↓

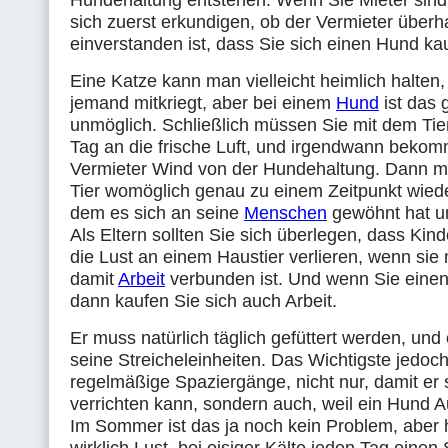
Hundehaltung entstehen. Wenn Sie Mieter sind,
sich zuerst erkundigen, ob der Vermieter überh
einverstanden ist, dass Sie sich einen Hund ka
Eine Katze kann man vielleicht heimlich halten
jemand mitkriegt, aber bei einem
Hund
ist das 
unmöglich. Schließlich müssen Sie mit dem Ti
Tag an die frische Luft, und irgendwann bekom
Vermieter Wind von der Hundehaltung. Dann 
Tier womöglich genau zu einem Zeitpunkt wied
dem es sich an seine
Menschen
gewöhnt hat u
Als Eltern sollten Sie sich überlegen, dass Kind
die Lust an einem Haustier verlieren, wenn sie
damit
Arbeit
verbunden ist. Und wenn Sie eine
dann kaufen Sie sich auch Arbeit.
Er muss natürlich täglich gefüttert werden, und
seine Streicheleinheiten. Das Wichtigste jedoch
regelmäßige Spaziergänge, nicht nur, damit er 
verrichten kann, sondern auch, weil ein Hund A
Im Sommer ist das ja noch kein Problem, aber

↑

**Exercise objective**
Output the entries above exactly. Do not include the pictures.

**Problem solution**
Hundehaltung entstehen. Wenn Sie Mieter sind,
sich zuerst erkundigen, ob der Vermieter überh
einverstanden ist, dass Sie sich einen Hund ka
Eine Katze kann man vielleicht heimlich halten
jemand mitkriegt, aber bei einem
Hund
ist das 
unmöglich. Schließlich müssen Sie mit dem Ti
Tag an die frische Luft, und irgendwann bekom
Vermieter Wind von der Hundehaltung. Dann 
Tier womöglich genau zu einem Zeitpunkt wied
dem es sich an seine
Menschen
gewöhnt hat u
Als Eltern sollten Sie sich überlegen, dass Kind
die Lust an einem Haustier verlieren, wenn sie
damit
Arbeit
verbunden ist. Und wenn Sie eine
dann kaufen Sie sich auch Arbeit.
Er muss natürlich täglich gefüttert werden, und
seine Streicheleinheiten. Das Wichtigste jedoch
regelmäßige Spaziergänge, nicht nur, damit er 
verrichten kann, sondern auch, weil ein Hund A
Im Sommer ist das ja noch kein Problem, aber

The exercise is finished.